Both movies are lumpy and neither is an unqualified success, but given absolute freedom, most directors will either fall flat or deliver something transcendent. In these two movies, Messrs. DiCillo and Hawke did both.
5. Dynamite Warrior: Just when you thought an action movie couldn’t surprise you, this off-the-wall, Thai concoction by Chalerm Wongpim rides a wooden rocket right up your nose and blows off the top of your skull. As simple and mythic as an American Western, only focused on bouncing stunt-people off the burly backs of water buffalo, and featuring an unhealthy obsession with a virgin’s menstrual blood, it’s a black-magic vs.

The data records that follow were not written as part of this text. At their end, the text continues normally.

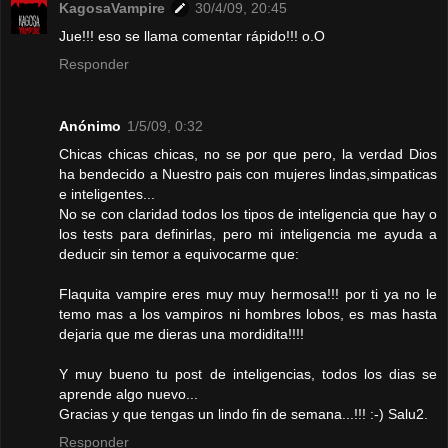
KagosaVampire
30/4/09, 20:45
Jue!!! eso se llama comentar rápido!!! o.O
Responder
Anónimo
1/5/09, 0:32
Chicas chicas chicas, no se por que pero, la verdad Dios
ha bendecido a Nuestro pais con mujeres lindas,simpaticas
e inteligentes...
No se con claridad todos los tipos de inteligencia que hay o
los tests para definirlas, pero mi inteligencia me ayuda a
deducir sin temor a equivocarme que:
Flaquita vampire eres muy muy hermosa!!! por ti ya no le
temo mas a los vampiros ni hombres lobos, es mas hasta
dejaria que me dieras una mordidita!!!!
Y muy bueno tu post de inteligencias, todos los dias se
aprende algo nuevo...
Gracias y que tengas un lindo fin de semana...!!! :-) Salu2.
Responder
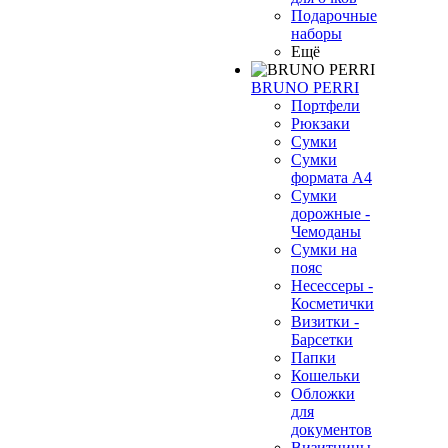
Подарочные
наборы
Ещё
BRUNO PERRI
Портфели
Рюкзаки
Сумки
Сумки
формата А4
Сумки
дорожные -
Чемоданы
Сумки на
пояс
Несессеры -
Косметички
Визитки -
Барсетки
Папки
Кошельки
Обложки
для
документов
Визитницы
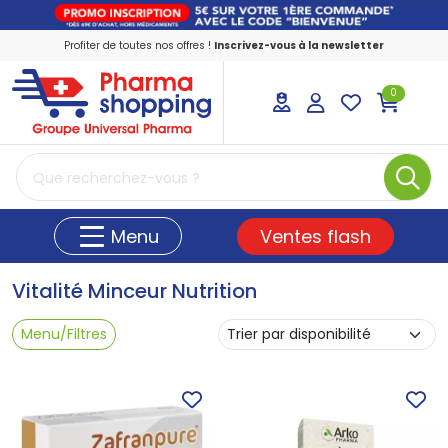
Profiter de toutes nos offres !
Inscrivez-vous à la newsletter
0
PharmaShopping Votre pharmacie en ligne
Ventes flash
Menu
Vitalité Minceur Nutrition
Menu/Filtres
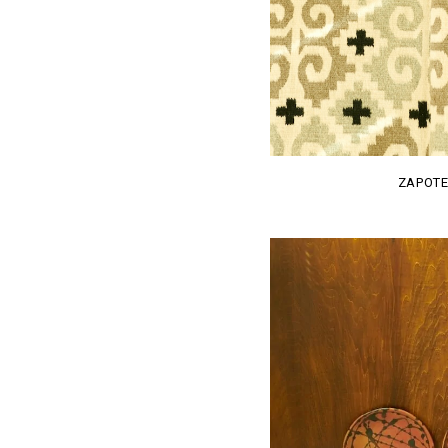
ZAPOTE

Muay Thai blowout, full of high-velocity nonsense that goes down just right with a six-pack and a bag of chips.
4. War and Peace (at film forum): This seven-hour film was the movie-going event of the year: part endurance challenge, part revelation. Michael Bay’s got nothing on Sergei Bondarchuk’s 1968 Russian adaptation of Tolstoy’s novel, which is epic in its emotions, epic in its scale, and epic in the number of horses killed to craft its sense-shattering battle scenes. Taking it in all at once was the cineaste’s equivalent of climbing Mount Everest. You do it because it’s there, it changes your life, and if you haven’t done it you wouldn’t understand.

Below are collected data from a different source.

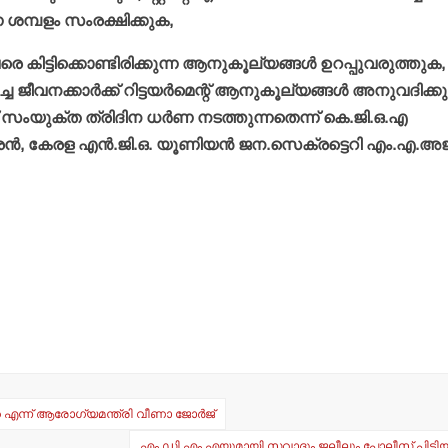
ന ശമ്പളം സംരക്ഷിക്കുക,
െ കിട്ടിക്കൊണ്ടിരിക്കുന്ന ആനുകൂല്യങ്ങള്‍ ഉറപ്പുവരുത്തുക,
ജീവനക്കാര്‍ക്ക് റിട്ടയര്‍മെന്റ് ആനുകൂല്യങ്ങള്‍ അനുവദിക്ക
 സംയുക്ത ത്രിദിന ധര്‍ണ നടത്തുന്നതെന്ന് കെ.ജി.ഒ.എ
‍, കേരള എന്‍.ജി.ഒ. യൂണിയന്‍ ജന.സെക്രട്ടെറി എം.എ.അജ
െ എന്ന് ആരോഗ്യമന്ത്രി വീണാ ജോര്‍ജ്
എം.ഡി.എം.എയുമായി സവാദും ജലീലും പോലീസ് പിടിയ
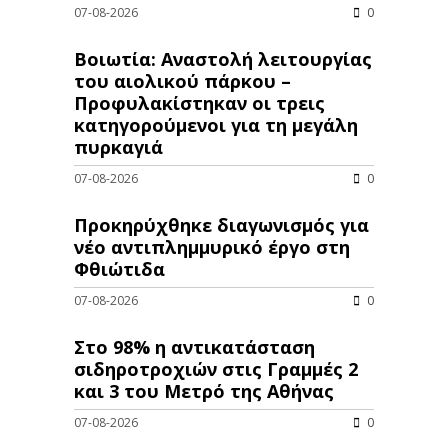
07-08-2026
0
Βοιωτία: Αναστολή λειτουργίας
του αιολικού πάρκου –
Προφυλακίστηκαν οι τρεις
κατηγορούμενοι για τη μεγάλη
πυρκαγιά
07-08-2026
0
Προκηρύχθηκε διαγωνισμός για
νέo αντιπλημμυρικό έργο στη
Φθιώτιδα
07-08-2026
0
Στο 98% η αντικατάσταση
σιδηροτροχιών στις Γραμμές 2
και 3 του Μετρό της Αθήνας
07-08-2026
0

3. Election/Triad Election: If you missed this double feature at Film Forum, then you missed the best crime saga since Francis Ford Coppola’s “The Godfather.” Hong Kong gangsters vie to be elected leader of their family, torturing the opposition and collecting endorsements by any means necessary. At times, the tangle of alliances and betrayals threatens to sink the story, but director Johnny To’s bracingly bleak message about China, capitalism, the free market, and the secret history of Hong Kong is as focused as a laser, cutting through layers of official hogwash like a red-hot knife.
2. The Taste of Tea: Like Ingmar Bergman’s “Fanny and Alexander” on drugs, Katsuhito Ishii’s “The Taste of Tea” is a vigorous rubdown for your soul, and it’s required viewing for anyone who loves movies. The Haruno family has moved to the countryside: Mom is obsessed with completing her animated film, dad is a hypnotist, grandpa is in a band, Junior is always falling in love and trains keep exploding out of his head, and the family’s 9-year-old daughter is literally haunted by her own 50-foot-tall doppelganger. It’s a surrealist ode to joy.
1. The Disappointment; Or, The force of Credulity: Brian Springer’s documentary about an obsessed treasure hunter (his actual father) is really about the ghosts that haunt America. Spirit possession, napalm, Indian massacres, and the history of early American opera blend into a hallucinogenic portrait of a nation bleeding from wounds that will never heal. It’s an unexpected masterpiece, like finding a lost film by Errol Morris stuck behind your sofa cushions.